How to complete this task: Please return the listing below from the line with "batterie - Batterie et chargeur inclus" through its last line, exactly, and include nothing else.

------------------------------------------------------------------------

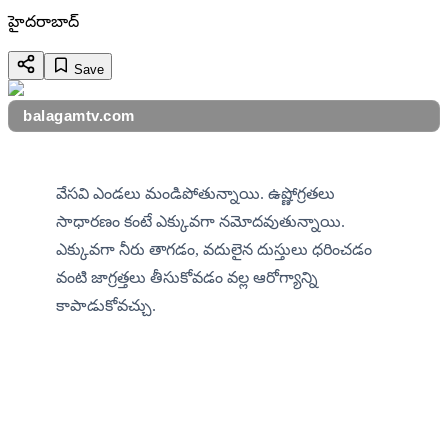
హైదరాబాద్
Save
balagamtv.com
వేసవి ఎండలు మండిపోతున్నాయి. ఉష్ణోగ్రతలు 
సాధారణం కంటే ఎక్కువగా నమోదవుతున్నాయి. 
ఎక్కువగా నీరు తాగడం, వదులైన దుస్తులు ధరించడం 
వంటి జాగ్రత్తలు తీసుకోవడం వల్ల ఆరోగ్యాన్ని 
కాపాడుకోవచ్చు.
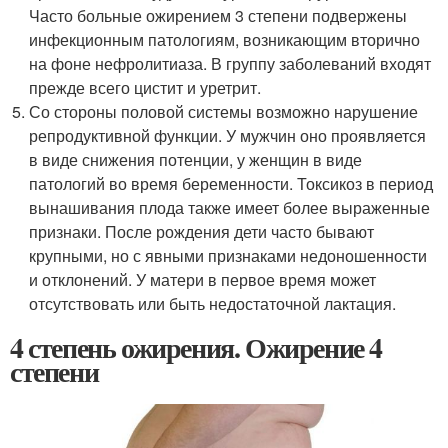
Часто больные ожирением 3 степени подвержены
инфекционным патологиям, возникающим вторично
на фоне нефролитиаза. В группу заболеваний входят
прежде всего цистит и уретрит.
Со стороны половой системы возможно нарушение
репродуктивной функции. У мужчин оно проявляется
в виде снижения потенции, у женщин в виде
патологий во время беременности. Токсикоз в период
вынашивания плода также имеет более выраженные
признаки. После рождения дети часто бывают
крупными, но с явными признаками недоношенности
и отклонений. У матери в первое время может
отсутствовать или быть недостаточной лактация.
4 степень ожирения. Ожирение 4
степени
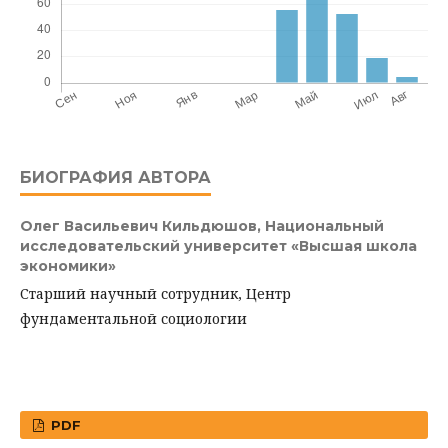
БИОГРАФИЯ АВТОРА
Олег Васильевич Кильдюшов,
Национальный
исследовательский университет «Высшая школа
экономики»
Старший научный сотрудник, Центр
фундаментальной социологии
PDF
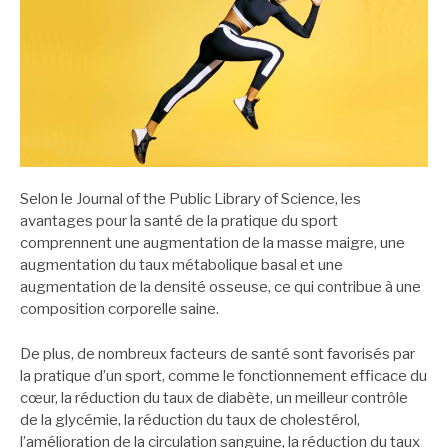
Selon le Journal of the Public Library of Science, les
avantages pour la santé de la pratique du sport
comprennent une augmentation de la masse maigre, une
augmentation du taux métabolique basal et une
augmentation de la densité osseuse, ce qui contribue à une
composition corporelle saine.
De plus, de nombreux facteurs de santé sont favorisés par
la pratique d’un sport, comme le fonctionnement efficace du
cœur, la réduction du taux de diabète, un meilleur contrôle
de la glycémie, la réduction du taux de cholestérol,
l’amélioration de la circulation sanguine, la réduction du taux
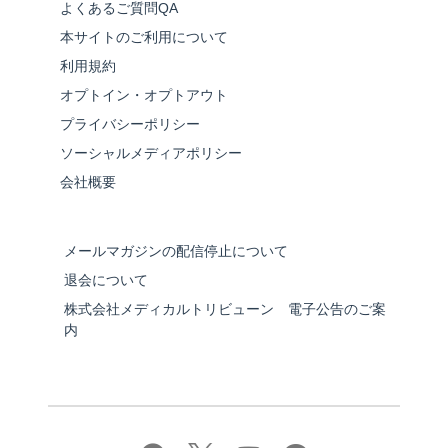
よくあるご質問QA
本サイトのご利用について
利用規約
オプトイン・オプトアウト
プライバシーポリシー
ソーシャルメディアポリシー
会社概要
メールマガジンの配信停止について
退会について
株式会社メディカルトリビューン 電子公告のご案
内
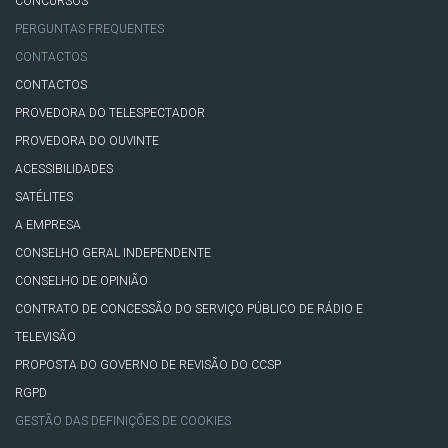
CONCURSOS
PERGUNTAS FREQUENTES
CONTACTOS
CONTACTOS
PROVEDORA DO TELESPECTADOR
PROVEDORA DO OUVINTE
ACESSIBILIDADES
SATÉLITES
A EMPRESA
CONSELHO GERAL INDEPENDENTE
CONSELHO DE OPINIÃO
CONTRATO DE CONCESSÃO DO SERVIÇO PÚBLICO DE RÁDIO E
TELEVISÃO
PROPOSTA DO GOVERNO DE REVISÃO DO CCSP
RGPD
GESTÃO DAS DEFINIÇÕES DE COOKIES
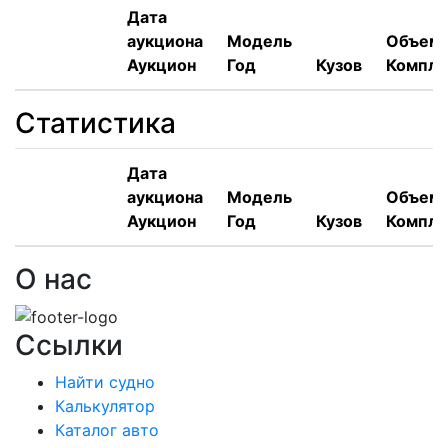
Дата
аукциона
Модель
Объем,
Аукцион
Год
Кузов
Компле
Статистика
Дата
аукциона
Модель
Объем,
Аукцион
Год
Кузов
Компле
О нас
Ссылки
Найти судно
Калькулятор
Каталог авто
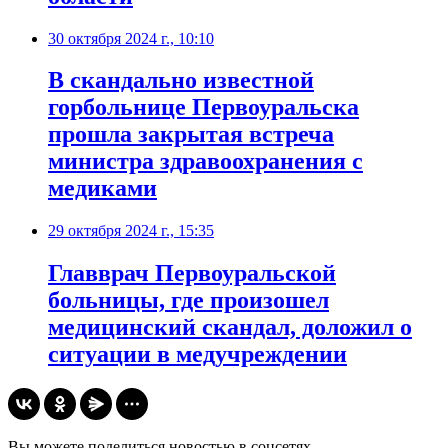
30 октября 2024 г., 10:10
В скандально известной
горбольнице Первоуральска
прошла закрытая встреча
министра здравоохранения с
медиками
29 октября 2024 г., 15:35
Главврач Первоуральской
больницы, где произошел
медицинский скандал, доложил о
ситуации в медучреждении
Вы можете поделиться новостью в соцсетях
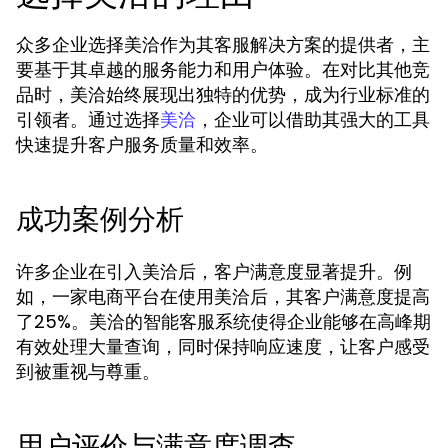
众多企业选择美洽作为其客服解决方案的提供者，主
要基于其卓越的服务能力和用户体验。在对比其他竞
品时，美洽始终展现出独特的优势，成为行业标准的
引领者。通过选择
，企业可以借助其强大的工具
美洽
快速提升客户服务质量和效率。
成功案例分析
许多企业在引入美洽后，客户满意度显著提升。例
如，一家电商平台在使用美洽后，其客户满意度提高
了25%。美洽的智能客服系统使得企业能够在高峰期
有效处理大量查询，同时保持响应速度，让客户感受
到被重视与尊重。
用户评价与满意度调查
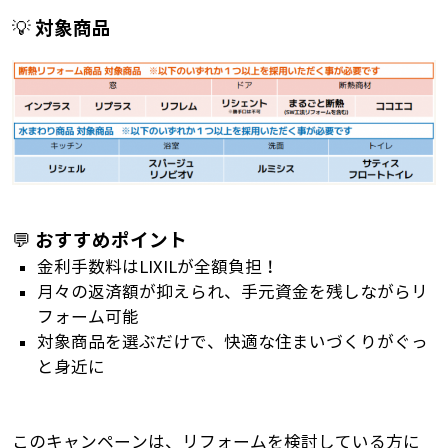
対象商品
💡
おすすめポイント
💬
金利手数料はLIXILが全額負担！
月々の返済額が抑えられ、手元資金を残しながらリ
フォーム可能
対象商品を選ぶだけで、快適な住まいづくりがぐっ
と身近に
このキャンペーンは、リフォームを検討している方に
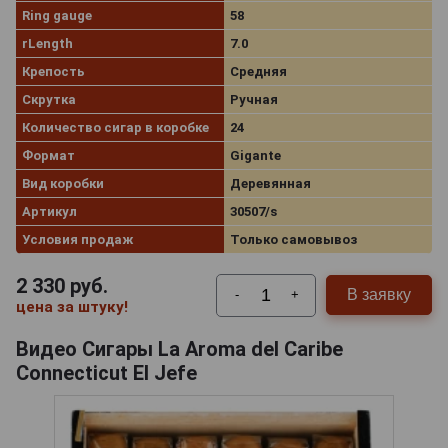
Ring gauge
58
rLength
7.0
Крепость
Средняя
Скрутка
Ручная
Количество сигар в коробке
24
Формат
Gigante
Вид коробки
Деревянная
Артикул
30507/s
Условия продаж
Только самовывоз
2 330
руб.
В заявку
-
+
цена за штуку!
Видео Сигары La Aroma del Caribe
Connecticut El Jefe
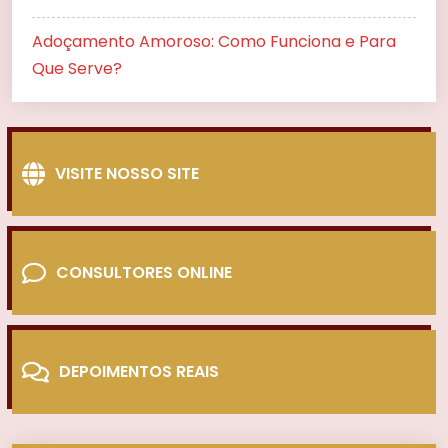
Adoçamento Amoroso: Como Funciona e Para
Que Serve?
VISITE NOSSO SITE
CONSULTORES ONLINE
DEPOIMENTOS REAIS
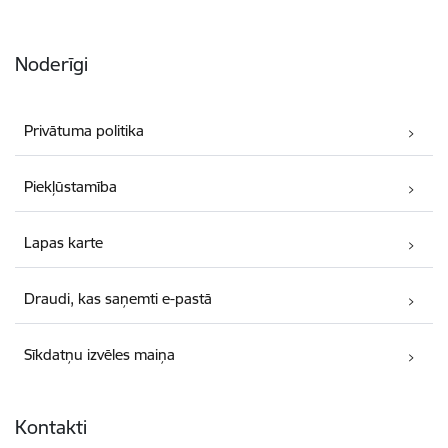
Noderīgi
Privātuma politika
Piekļūstamība
Lapas karte
Draudi, kas saņemti e-pastā
Sīkdatņu izvēles maiņa
Kontakti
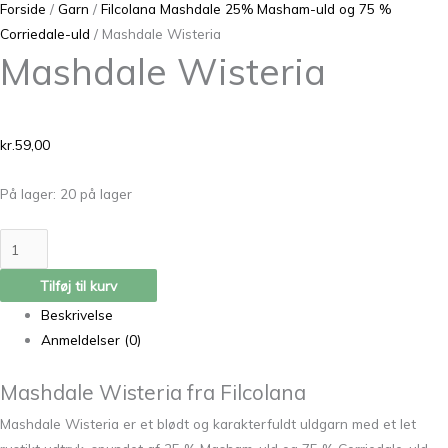
Forside
/
Garn
/
Filcolana Mashdale 25% Masham-uld og 75 %
Corriedale-uld
/ Mashdale Wisteria
Mashdale Wisteria
kr.
59,00
På lager:
20 på lager
Tilføj til kurv
Beskrivelse
Anmeldelser (0)
Mashdale Wisteria fra Filcolana
Mashdale Wisteria er et blødt og karakterfuldt uldgarn med et let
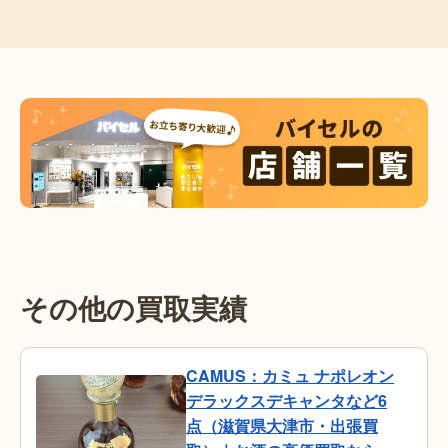
その他の買取実績
CAMUS：カミュ ナポレオン
デラックスデキャンタなど6
点（滋賀県大津市・出張買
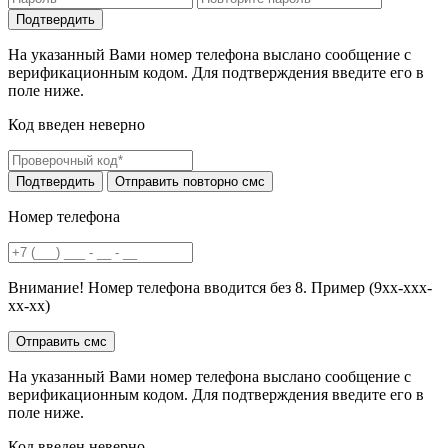
На указанный Вами номер телефона выслано сообщение с
верификационным кодом. Для подтверждения введите его в
поле ниже.
Код введен неверно
Номер телефона
Внимание! Номер телефона вводится без 8. Пример (9хх-ххх-
хх-хх)
На указанный Вами номер телефона выслано сообщение с
верификационным кодом. Для подтверждения введите его в
поле ниже.
Код введен неверно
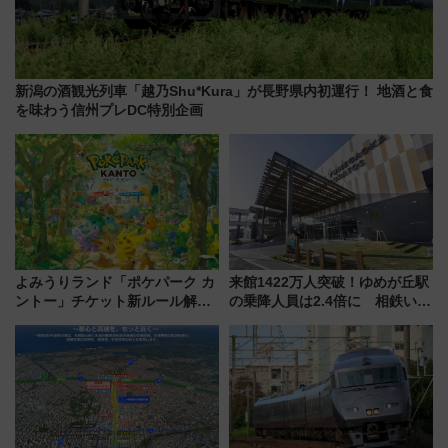
新潟の酒観光列車「越乃Shu*Kura」が長野県内初運行！ 地酒と食
を味わう信州プレDC特別企画
よみうりランド「ポケパーク カ
来館1422万人突破！ゆめが丘駅
ントー」チケット新ルール解
の乗降人員は2.4倍に 相鉄いず
説！購入制限の緩和と入場時の
み野線「ゆめが丘ソラトス」2周
本人確認が11月スタート
年祭にそうにゃん＆DB.スター
マンが登場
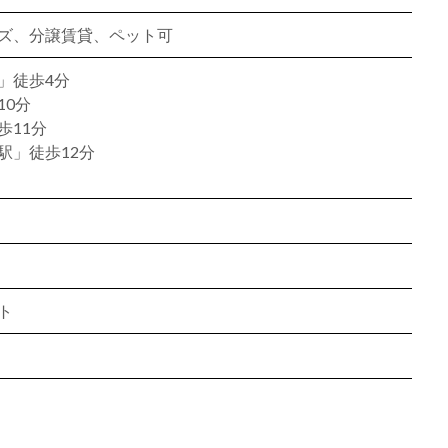
ズ、分譲賃貸、ペット可
」徒歩4分
10分
歩11分
駅」徒歩12分
ト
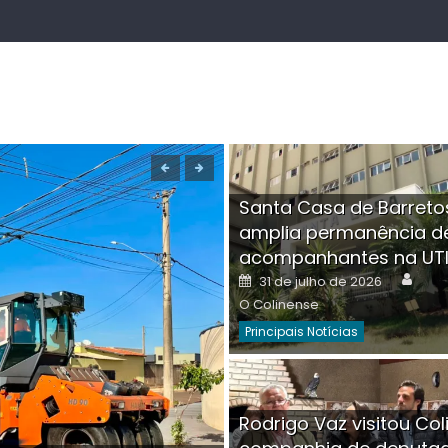
Santa Casa de Barreto
amplia permanência d
acompanhantes na UT
Auth
Posted
31 de julho de 2026
on
O Colinense
Principais Notícias
Boutique na Av. Â
Rodrigo Vaz visitou Col
invadida por cri
Aut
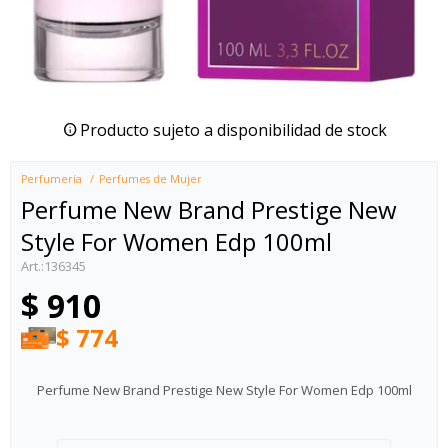
Producto sujeto a disponibilidad de stock
Perfumería
Perfumes de Mujer
Perfume New Brand Prestige New
Style For Women Edp 100ml
136345
$
910
$
774
Perfume New Brand Prestige New Style For Women Edp 100ml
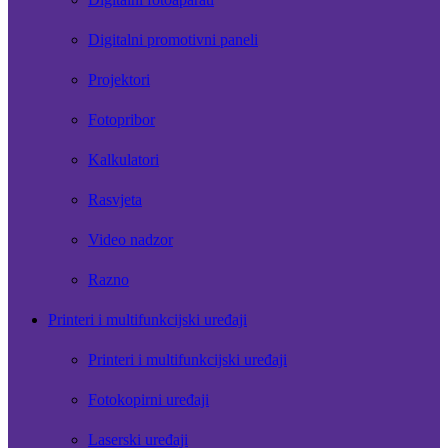
Digitalni promotivni paneli
Projektori
Fotopribor
Kalkulatori
Rasvjeta
Video nadzor
Razno
Printeri i multifunkcijski uređaji
Printeri i multifunkcijski uređaji
Fotokopirni uređaji
Laserski uređaji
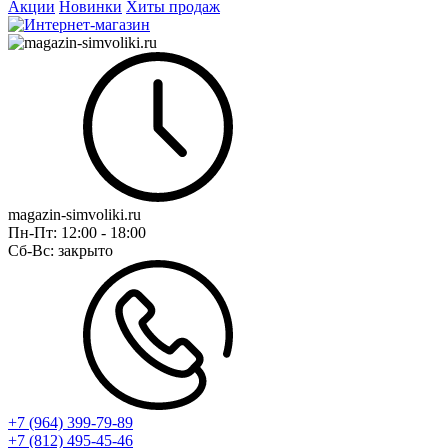
Акции
Новинки
Хиты продаж
magazin-simvoliki.ru
Пн-Пт:
12:00 - 18:00
Сб-Вс:
закрыто
+7 (964) 399-79-89
+7 (812) 495-45-46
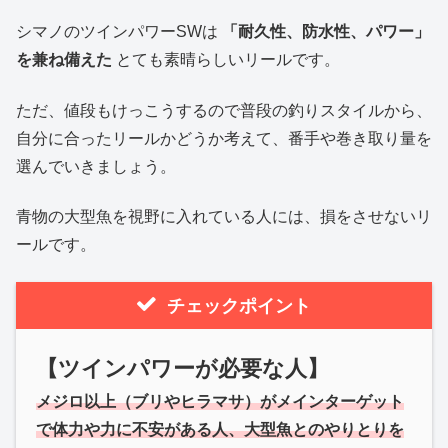
シマノのツインパワーSWは
「耐久性、防水性、パワー」
を兼ね備えた
とても素晴らしいリールです。
ただ、値段もけっこうするので普段の釣りスタイルから、
自分に合ったリールかどうか考えて、番手や巻き取り量を
選んでいきましょう。
青物の大型魚を視野に入れている人には、損をさせないリ
ールです。
チェックポイント
【ツインパワーが必要な人】
メジロ以上（ブリやヒラマサ）がメインターゲット
で体力や力に不安がある人、大型魚とのやりとりを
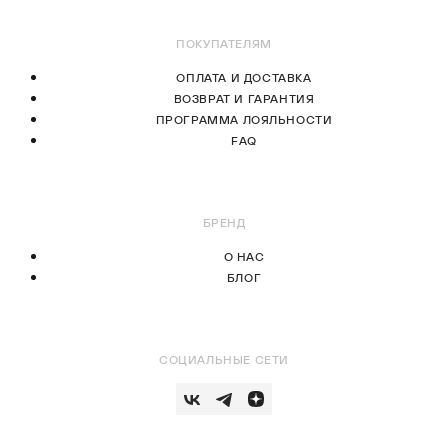
ПОКУПАТЕЛЯМ
ОПЛАТА И ДОСТАВКА
ВОЗВРАТ И ГАРАНТИЯ
ПРОГРАММА ЛОЯЛЬНОСТИ
FAQ
БРЕНД
О НАС
БЛОГ
СОЦИАЛЬНЫЕ СЕТИ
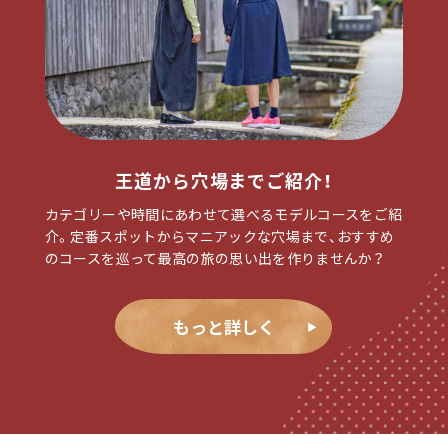
王道から穴場までご紹介！
カテゴリーや時間にあわせて選べるモデルコースをご紹
介。定番スポットからマニアックな穴場まで、おすすめ
のコースを巡って最高の旅の思い出を作りませんか？
もっと詳しく
▶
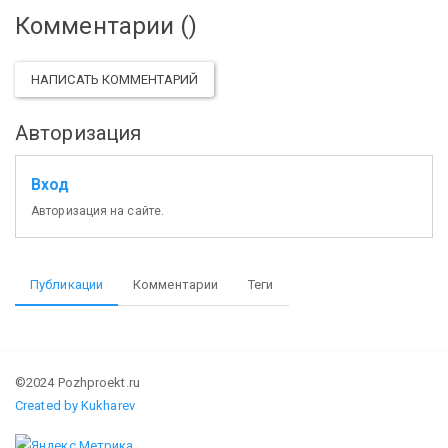
Комментарии (
)
НАПИСАТЬ КОММЕНТАРИЙ
Авторизация
Вход
Авторизация на сайте.
Публикации
Комментарии
Теги
©2024 Pozhproekt.ru
Created by Kukharev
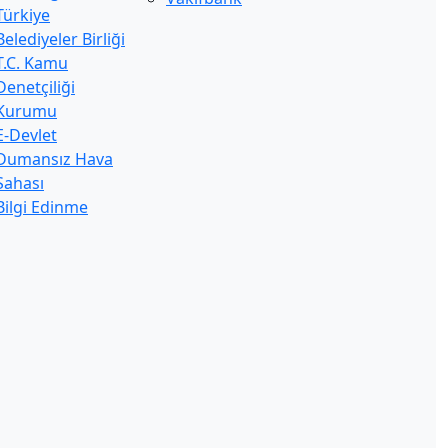
Türkiye
Belediyeler Birliği
T.C. Kamu
Denetçiliği
Kurumu
E-Devlet
Dumansız Hava
Sahası
Bilgi Edinme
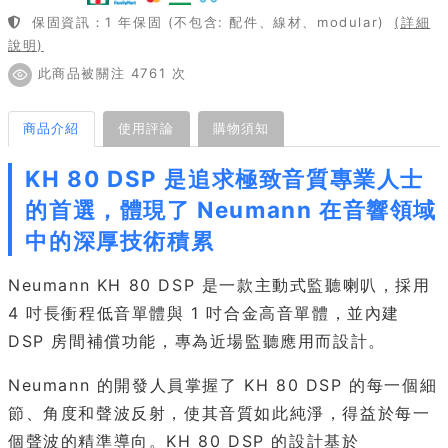
保固資訊：1 年保固 (不包含: 配件、線材、modular)
(詳細
說明)
此商品被關注 4761 次
商品介紹
使用評論
購物須知
KH 80 DSP 是追求極致音質專業人士
的首選，體現了 Neumann 在音響領域
中的深厚技術積累
Neumann KH 80 DSP 是一款主動式監聽喇叭，採用
4 吋長衝程低音單體與 1 吋合金高音單體，並內建
DSP 房間補償功能，專為近場監聽應用而設計。
Neumann 的開發人員掌握了 KH 80 DSP 的每一個細
節、角度和聲波反射，使其音質如此純淨，得益於每一
個聲波的精準導向。KH 80 DSP 的設計基於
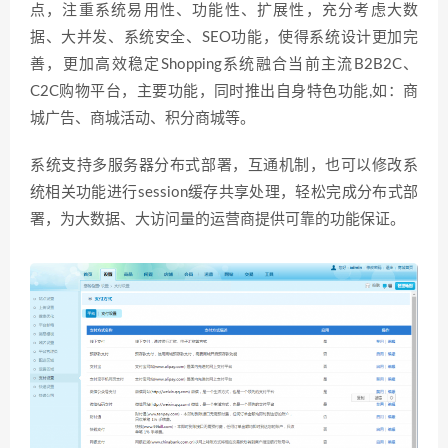
点，注重系统易用性、功能性、扩展性，充分考虑大数
据、大并发、系统安全、SEO功能，使得系统设计更加完
善，更加高效稳定Shopping系统融合当前主流B2B2C、
C2C购物平台，主要功能，同时推出自身特色功能,如：商
城广告、商城活动、积分商城等。
系统支持多服务器分布式部署，互通机制，也可以修改系
统相关功能进行session缓存共享处理，轻松完成分布式部
署，为大数据、大访问量的运营商提供可靠的功能保证。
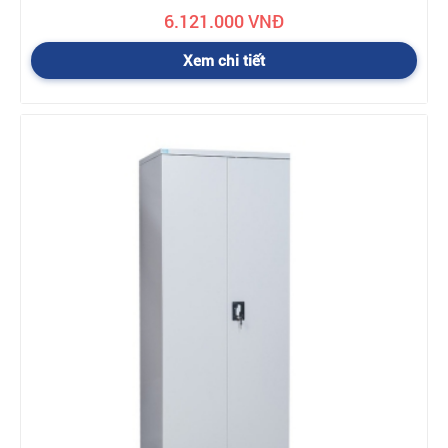
6.121.000 VNĐ
Xem chi tiết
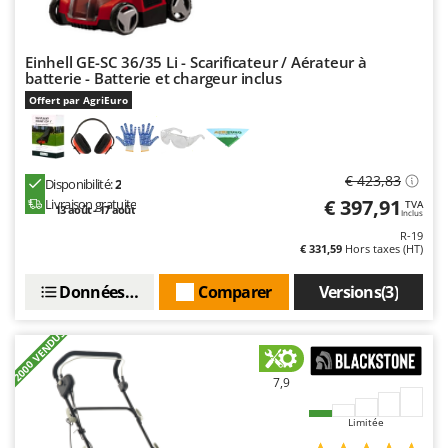
Master
Mastercook
Einhell GE-SC 36/35 Li - Scarificateur / Aérateur à
Masterpro
batterie - Batterie et chargeur inclus
McCulloch
Offert par AgriEuro
MCH
Michelin
€ 423,83
Disponibilité:
2
Mille
€ 397,91
Livraison gratuite
TVA
13 août - 17 août
Inclus
Minox
R-19
€ 331,59
Hors taxes (HT)
Mockmill
More than chef
Données techniques
Comparer
Versions(3)
MOSA
+2000 VENDUS
MOVA
Mowox
7,9
MTD
Limitée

------------------------------------------------------------------------

Solution to the exercise:
batterie - Batterie et chargeur inclus
McCulloch
Offert par AgriEuro
MCH
Michelin
€ 423,83
Disponibilité:
2
Mille
€ 397,91
Livraison gratuite
TVA
13 août - 17 août
Inclus
Minox
R-19
€ 331,59
Hors taxes (HT)
Mockmill
More than chef
Données techniques
Comparer
Versions(3)
MOSA
+2000 VENDUS
MOVA
Mowox
7,9
MTD
Limitée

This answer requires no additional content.